Fisicamente non era gran che, con una calvizie precoce, un grosso naso, un viso grassoccio, ma alle donne piaceva molto, anche perché era sua abitudine, appena ne incontrava una che lo attirava (e lo attiravano quelle molto belle) inviarle subito un gioiello. Di mogli ne aveva avute tre, Lillian, quella della povertà e dei sogni, Grace, quella della celebrità e della ricchezza, Jann quella della malattia e della vecchiaia. Donne, mai abbastanza, amanti, prostitute, avventure: nella sua casa di Beverly Hill organizzava orge con sesso di gruppo, invitando specialiste che istruivano le signore più imbranate, offrendo cibo raffinato, alcol e soprattutto ogni genere di droga. Sino dalla metà degli anni ´70, Robbins si era avvicinato alla droga, dalla marijuana alla cocaina al quaaludes: la usava per lavorare, per stare con gli altri, per sopportare attacchi di depressione e i cattivi rapporti con le due figlie, soprattutto con Caryn, nata fuori dal matrimonio e a sua volta drogata. Come un farmacologo di ogni droga conosceva effetti e pericoli, e sapeva dosarla: teneva la cocaina in una penna stilografica, da cui aspirava senza che la gente se ne accorgesse. Se le orge erano riservate, alle sue feste andava tutta Hollywood, che si ritrovava immersa in scenografie che richiamavano i suoi romanzi: nella piscina galleggiavano dinghy in miniatura carichi di frutti esotici, davano spettacolo coppie di prostitute gemelle, Shelley Winters cantava, Laurence Harvey si sposava, e gli ospiti erano Henry Fonda e Charles Bronson, Glen Ford e Carrol Backer, Irving Wallace e Joan Collins. Fu durante una di queste feste, per il matrimonio della figlia Cyril nell´aprile dell´82, che l´ictus segnò l´inizio dell´inesorabile, doloroso declino di Harold Robbins: due anni dopo, dopo una notte di droga furibonda, cadde in bagno rompendosi l´anca.

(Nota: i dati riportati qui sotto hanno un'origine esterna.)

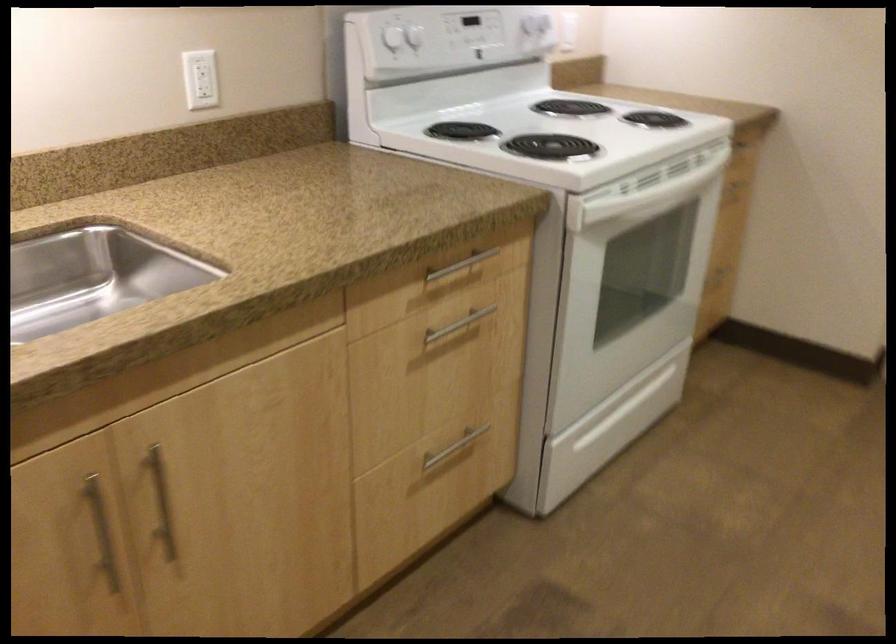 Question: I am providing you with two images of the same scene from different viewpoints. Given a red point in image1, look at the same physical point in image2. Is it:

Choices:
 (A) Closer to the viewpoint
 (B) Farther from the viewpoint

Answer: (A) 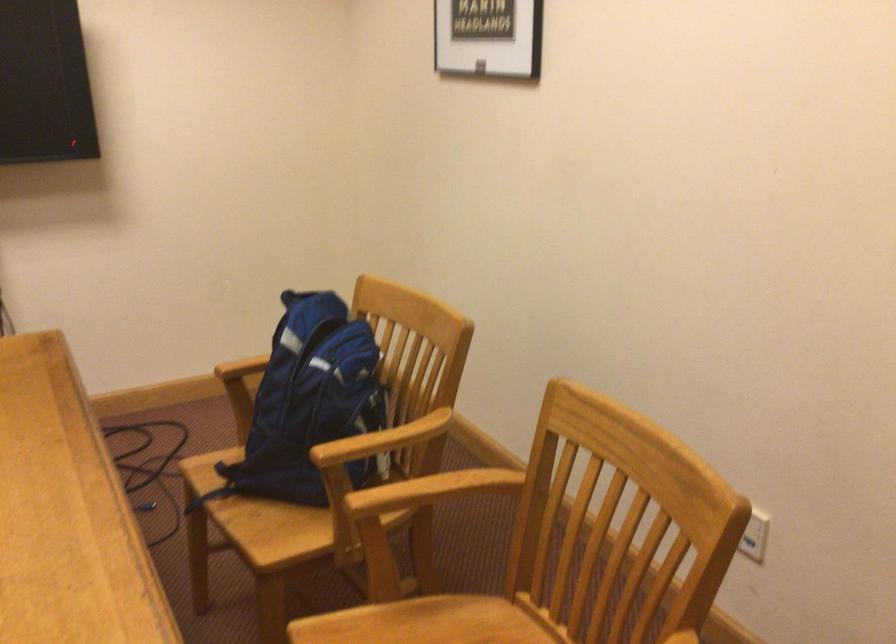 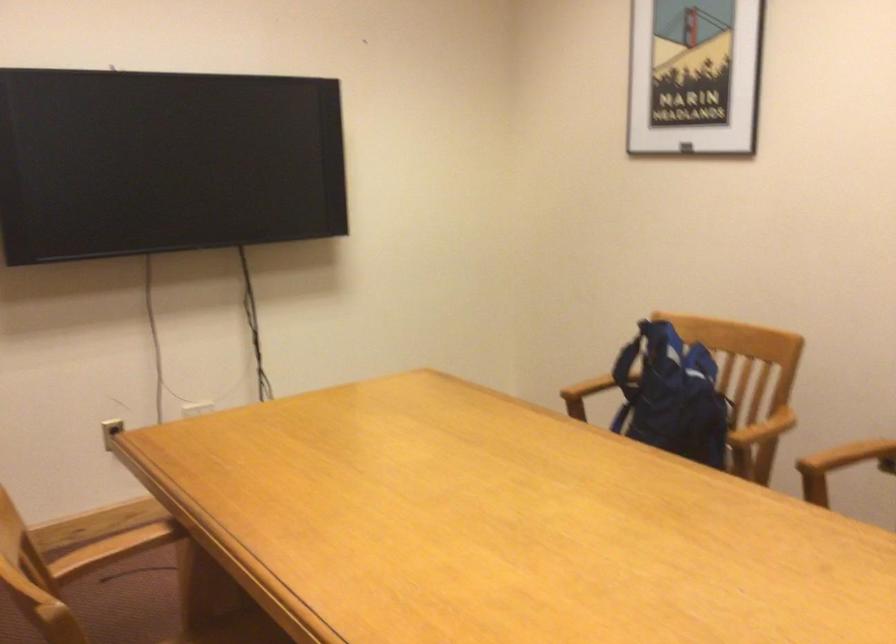 Question: What movement of the cameraman would produce the second image?

Choices:
 (A) Left
 (B) Right
 (C) Forward
 (D) Backward

Answer: (A) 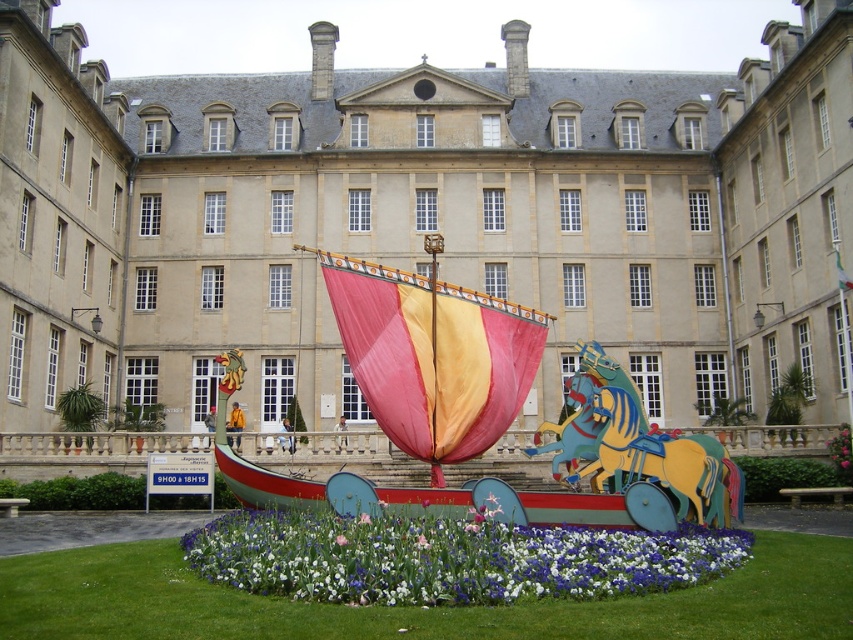 Which is more to the left, vivid floral carpet at center or pink fabric flower at center?

From the viewer's perspective, pink fabric flower at center appears more on the left side.

Can you confirm if vivid floral carpet at center is positioned above pink fabric flower at center?

No.

Is point (579, 566) behind point (344, 536)?

That is False.

You are a GUI agent. You are given a task and a screenshot of the screen. Output one action in this format:
    pyautogui.click(x=<x>, y=<y>)
    Task: Click on the vivid floral carpet at center
    The width and height of the screenshot is (853, 640).
    Given the screenshot: What is the action you would take?
    pyautogui.click(x=450, y=557)

Does multicolored fabric boat at center appear on the right side of pink fabric flower at center?

No, multicolored fabric boat at center is not to the right of pink fabric flower at center.

Is multicolored fabric boat at center to the left of pink fabric flower at center from the viewer's perspective?

Yes, multicolored fabric boat at center is to the left of pink fabric flower at center.

The width and height of the screenshot is (853, 640). Describe the element at coordinates (432, 362) in the screenshot. I see `multicolored fabric boat at center` at that location.

Locate an element on the screen. This screenshot has height=640, width=853. multicolored fabric boat at center is located at coordinates (432, 362).

Is point (392, 310) closer to viewer compared to point (24, 588)?

No.

Between multicolored fabric boat at center and green grass at center, which one appears on the left side from the viewer's perspective?

Positioned to the left is multicolored fabric boat at center.

Who is more forward, (430, 348) or (610, 614)?

Positioned in front is point (610, 614).

Where is `multicolored fabric boat at center`? multicolored fabric boat at center is located at coordinates (432, 362). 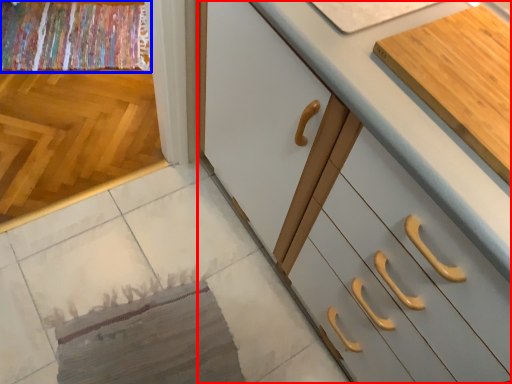 Question: Which object is further to the camera taking this photo, cabinetry (highlighted by a red box) or blanket (highlighted by a blue box)?

Choices:
 (A) cabinetry
 (B) blanket

Answer: (B) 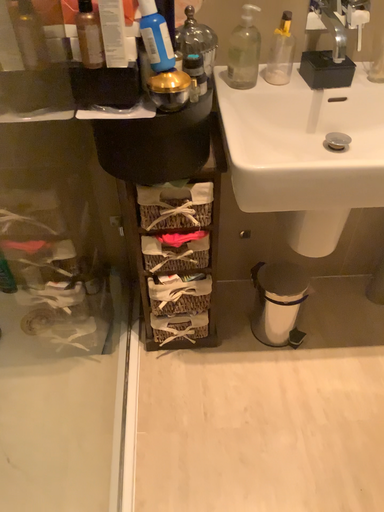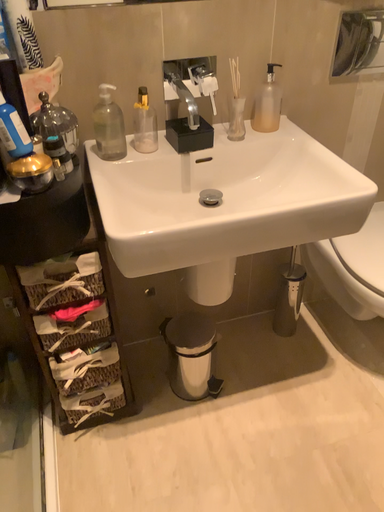 Question: Which way did the camera rotate in the video?

Choices:
 (A) rotated upward
 (B) rotated downward

Answer: (A) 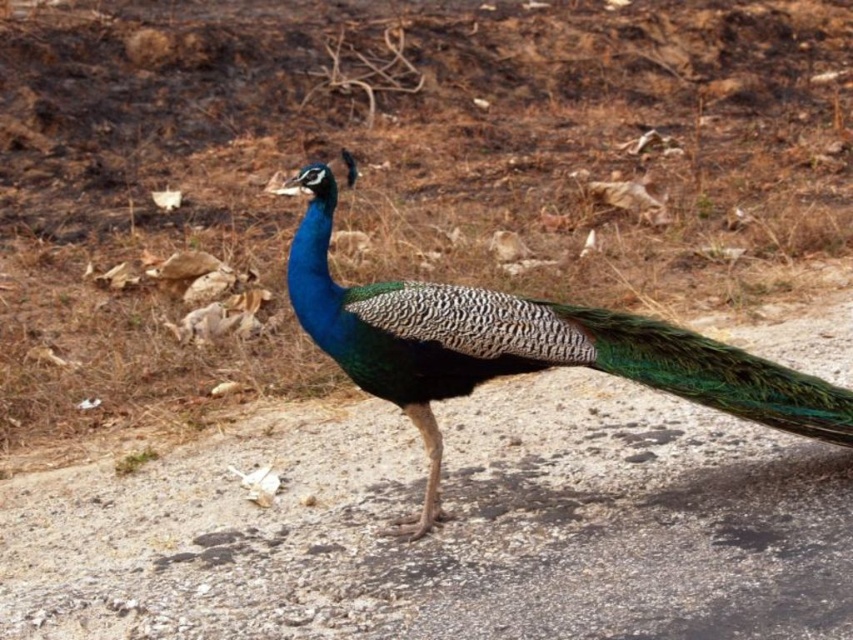 Between point (763, 368) and point (791, 374), which one is positioned in front?

Point (763, 368)

Does shiny blue peacock at center appear under green iridescent feathers at center?

Indeed, shiny blue peacock at center is positioned under green iridescent feathers at center.

Is point (315, 204) positioned behind point (759, 385)?

Yes, point (315, 204) is behind point (759, 385).

This screenshot has width=853, height=640. In order to click on shiny blue peacock at center in this screenshot , I will do `click(520, 348)`.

Costretto per sempre su una sedie a rotelle e preda di continui dolori, finiva la leggenda e la bella vita sibaritica di Harold Robbins, lo scrittore playboy che aveva scambiato se stesso per un suo personaggio. Il divorzio da Grace lo aveva lasciato senza soldi e di soldi ne aveva bisogno per pagare le operazioni e le costose cure: a poco a poco vendette tutte le sue case, le automobili, le barche e si ritirò in una piccola casa di Palm Springs. Era stato lo scrittore più ricco del mondo e quando morì era indebitato per più di un milione di dollari. Né la vedova, né le figlie ebbero più di qualche spicciolo.